I boarded the plane to catch my flight to be graduated with a Doctorate that I once took a sabbatical from to gather the shards of a shattered life to heal. What seemed the end of many things ten years earlier, was actually the beginning of some of the most challenging growth I have faced! One labored breath at a time and sometimes moment to moment until I could sigh with the hope of the help I knew was the only possible way I would survive so much brokenness.
As I dozed off into a twilight sleep waiting for the flight to take off toward a significant milestone in my life, I heard and felt the plane take the runway. Dozing, yet aware that I had nothing but appreciation for that moment, I smiled and whispered a prayer of thanksgiving for that moment. Behind me, a little child marveled and exclaimed, look, mom! We are going up, up, way up! Suddenly, my heart was gripped. The child continued, we are going into the clouds now! Mom look. We are flying! Those words washed over me as I was overcome with the emotion of gratitude and whispered, Oh my. Looky here, Lord, Your daughter is flying! You have mounted me on wings like an eagle. Here we go, to where you knew I would be when I had failed so miserably. Father, you have done mighty work. You have allowed this moment, this journey, my future to take shape in ways I could not have fathomed. You have me on this plane with that child’s voice penetrating my soul with what you have done. I will do all that is in me to help others as you have prepared me to do in the way you have equipped me to do so.
I don’t know what your struggle is, or what invisible battle rages. Chances are that like me, you may carry more unseen wounds below the surface that others have never had the opportunity to walk with you through to a place of healing. I do know that there is an enemy waging war on people with the goal of killing, stealing, and destroying lives. Hei method of operation is wrought with isolation. Friend, to not withdraw, limit isolation to brief moments regrouping so that you can remain engaged in the community.
You are worth the fight, and you must fight to live. God does have a plan for you. Without God, I would not be where I am today. I urge that, however, severe your pain is, there is only a skin of truth to what you may be believing. The rest may be triggering frightening or life-threatening thoughts. Please do not succumb to partial truths packed with fatal lies. It is not your life that must end. It is the madness of the pain, chaos, confusion, heartache, and any other surmountable overwhelming thing felt in brokenness that must stop. It is not your life that needs to end. It is that brokenness that needs to be restored and start the road of recovery and healing.

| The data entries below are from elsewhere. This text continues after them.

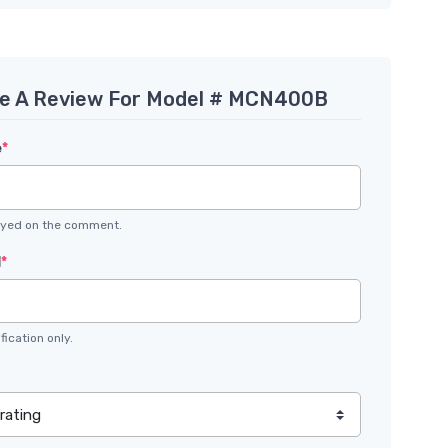
te A Review For Model # MCN400B
e
*
layed on the comment.
l
*
fication only.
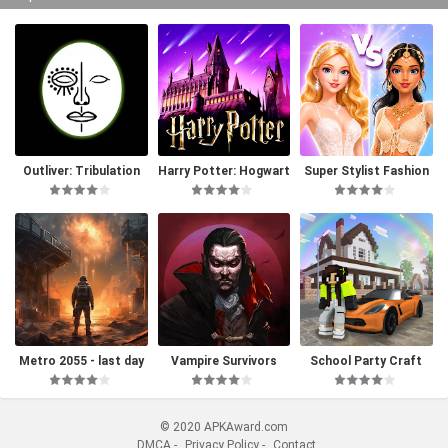
Outliver: Tribulation
Harry Potter: Hogwart
Super Stylist Fashion
s Mystery
Makeover
Metro 2055 - last day
Vampire Survivors
School Party Craft
survival
© 2020 APKAward.com
DMCA
-
Privacy Policy
-
Contact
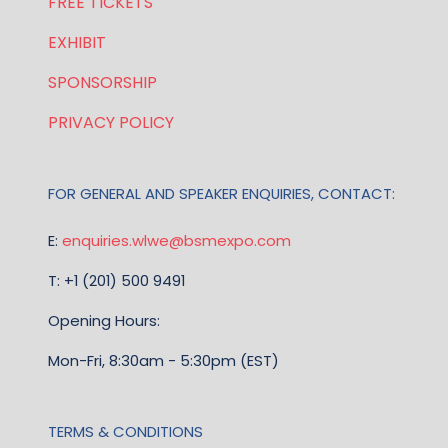
FREE TICKETS
EXHIBIT
SPONSORSHIP
PRIVACY POLICY
FOR GENERAL AND SPEAKER ENQUIRIES, CONTACT:
E:
enquiries.wlwe@bsmexpo.com
T: +1 (201) 500 9491
Opening Hours:
Mon-Fri, 8:30am - 5:30pm (EST)
TERMS & CONDITIONS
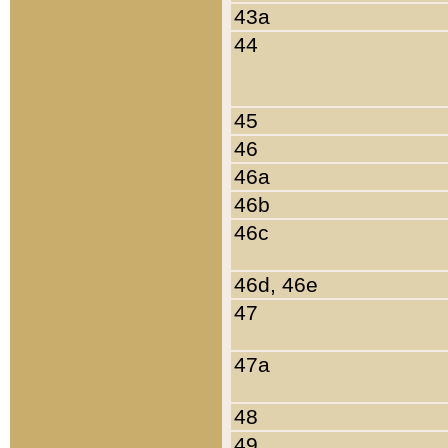
43a
44
45
46
46a
46b
46c
46d, 46e
47
47a
48
49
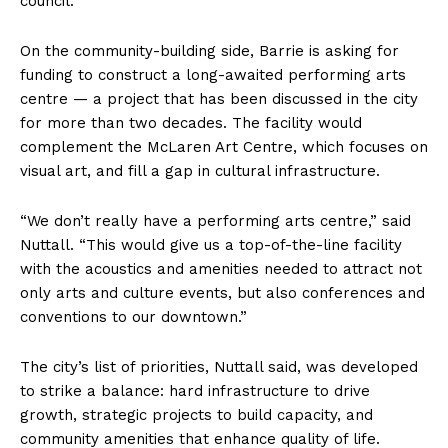
council.
On the community-building side, Barrie is asking for
funding to construct a long-awaited performing arts
centre — a project that has been discussed in the city
for more than two decades. The facility would
complement the McLaren Art Centre, which focuses on
visual art, and fill a gap in cultural infrastructure.
“We don’t really have a performing arts centre,” said
Nuttall. “This would give us a top-of-the-line facility
with the acoustics and amenities needed to attract not
only arts and culture events, but also conferences and
conventions to our downtown.”
The city’s list of priorities, Nuttall said, was developed
to strike a balance: hard infrastructure to drive
growth, strategic projects to build capacity, and
community amenities that enhance quality of life.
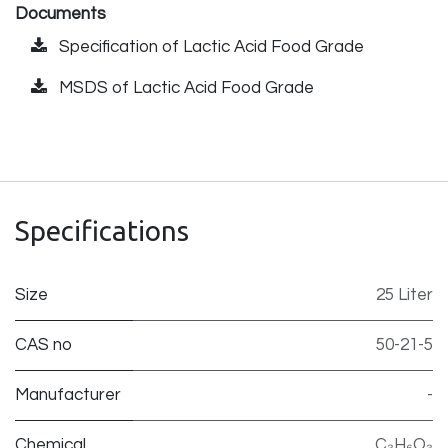
Documents
Specification of Lactic Acid Food Grade
MSDS of Lactic Acid Food Grade
Specifications
Size
25 Liter
CAS no
50-21-5
Manufacturer
-
Chemical
C₃H₆O₃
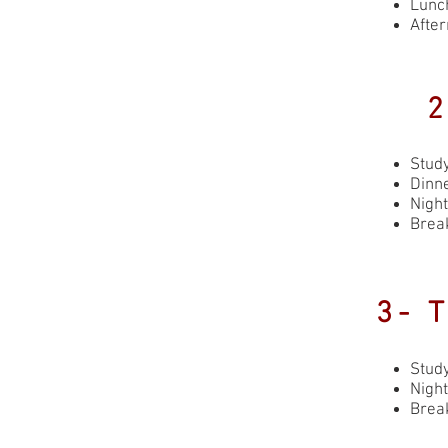
Lunch
Afte
2
Stud
Dinne
Night
Brea
3- 
Stud
Night
Brea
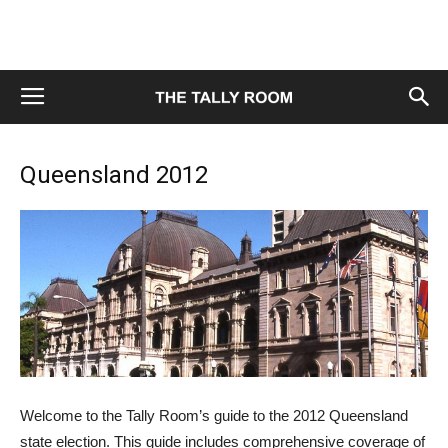
Queensland 2012
Welcome to the Tally Room’s guide to the 2012 Queensland
state election. This guide includes comprehensive coverage of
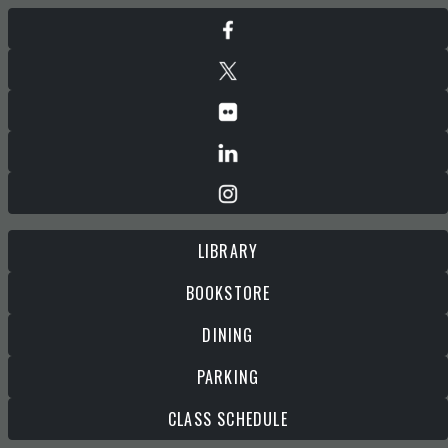
LIBRARY
BOOKSTORE
DINING
PARKING
CLASS SCHEDULE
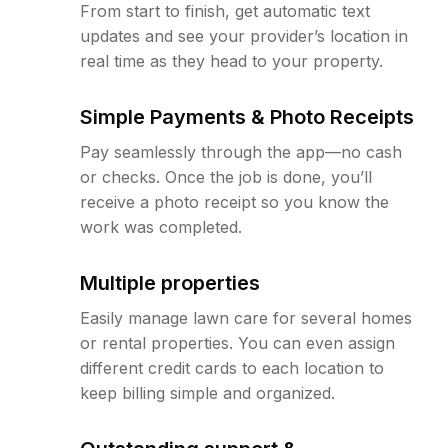
From start to finish, get automatic text
updates and see your provider’s location in
real time as they head to your property.
Simple Payments & Photo Receipts
Pay seamlessly through the app—no cash
or checks. Once the job is done, you’ll
receive a photo receipt so you know the
work was completed.
Multiple properties
Easily manage lawn care for several homes
or rental properties. You can even assign
different credit cards to each location to
keep billing simple and organized.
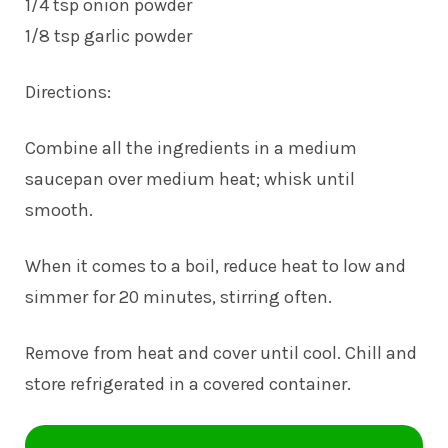
1/4 tsp onion powder
1/8 tsp garlic powder
Directions:
Combine all the ingredients in a medium
saucepan over medium heat; whisk until
smooth.
When it comes to a boil, reduce heat to low and
simmer for 20 minutes, stirring often.
Remove from heat and cover until cool. Chill and
store refrigerated in a covered container.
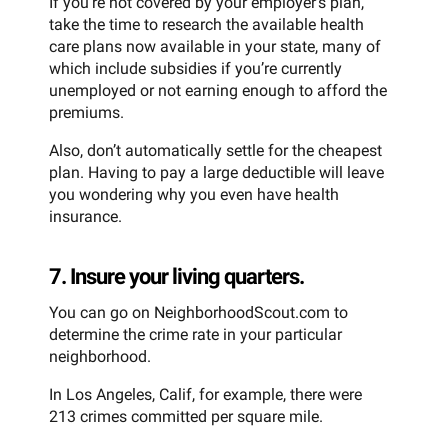
If you’re not covered by your employer’s plan,
take the time to research the available health
care plans now available in your state, many of
which include subsidies if you’re currently
unemployed or not earning enough to afford the
premiums.
Also, don’t automatically settle for the cheapest
plan. Having to pay a large deductible will leave
you wondering why you even have health
insurance.
7. Insure your living quarters.
You can go on NeighborhoodScout.com to
determine the crime rate in your particular
neighborhood.
In Los Angeles, Calif, for example, there were
213 crimes committed per square mile.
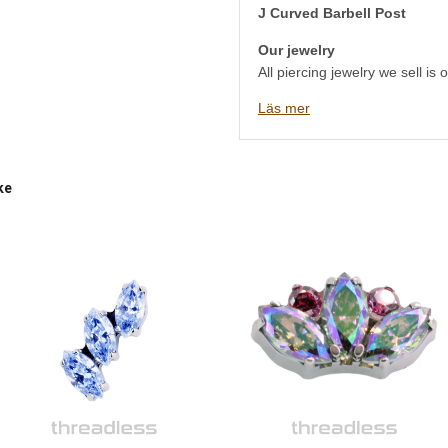
J Curved Barbell Post
Our jewelry
All piercing jewelry we sell is
safe materials such as titaniu
Läs mer
implant grade stainless steel,
We have a very large selection 
and we understand that someti
jewelry to choose. Therefore, 
ke
the studio at Östgötagatan 79 
Stockholm, either by phone, em
will help you! It is just as well
directly in our studio as it is 
Welcome to Platinum Ink Pierc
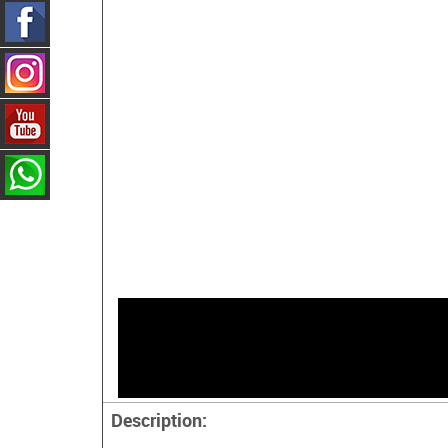
Description:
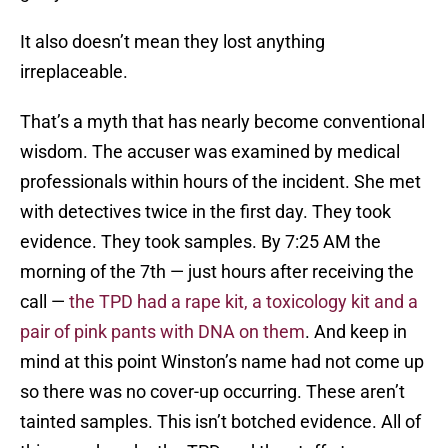
It also doesn’t mean they lost anything
irreplaceable.
That’s a myth that has nearly become conventional
wisdom. The accuser was examined by medical
professionals within hours of the incident. She met
with detectives twice in the first day. They took
evidence. They took samples. By 7:25 AM the
morning of the 7th — just hours after receiving the
call —
the TPD had a rape kit, a toxicology kit and a
pair of pink pants with DNA on them
. And keep in
mind at this point Winston’s name had not come up
so there was no cover-up occurring. These aren’t
tainted samples. This isn’t botched evidence. All of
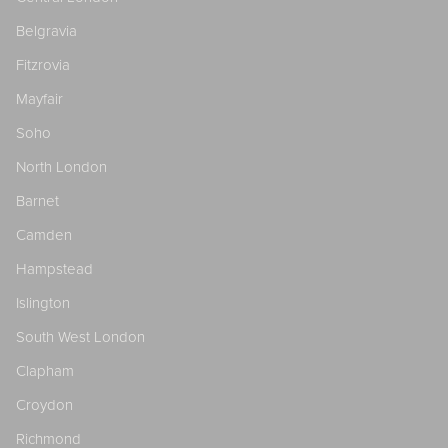
Belgravia
Fitzrovia
Mayfair
Soho
North London
Barnet
Camden
Hampstead
Islington
South West London
Clapham
Croydon
Richmond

From the book of Isaiah 40:28-31
Do you not know?
Have you not heard?
The Lord is the everlasting God, the Creator of the ends of the earth. He will not grow tired or weary, and his understanding no one can fathom.
He gives strength to the weary and increases the power of the weak. Even youths grow tired and weary, and young men stumble and fall;
but those who hope in the Lord will renew their strength. They will soar on wings like eagles; they will run and not grow weary, they will walk and not be faint.
I did not know how, when I hit rock bottom, but I did determine to seek the One that knew how every shattered part of my life would be used to help me and help others.
It is my deepest desire and I urge you to get help. Seek peer support on the journey to recovery. Someone that has fought the battle before you may be the battle bud you need to find your way out of the woods. Professional help is most advised, knowing that God never wastes a hurt is how I know that what has been redeemed and restored is not mine to keep. It is is a charge you, to someone you love to keep living.
You are a victor, the enemy does not get the victory in your brokeness. This pain will not last. Choosing to end life as the enemy might urge, will only magnify and perpetuate your pain as it transfers to others.
Satan would like to have you believe that others will be better off with you. It just is not true.
When you want to give up, that means you have something significant to give up, be lost, be killed, be stolen, be killed so that your life purpose is snuffed out prematurely. Get up and fight. There is only one you! Fight the good fight.
Today, as I soar and have an aerial perspective and hindsight, I can see that indeed, God is working all things together for good. He has transformed my pain to be productive in advocating for suicide prevention.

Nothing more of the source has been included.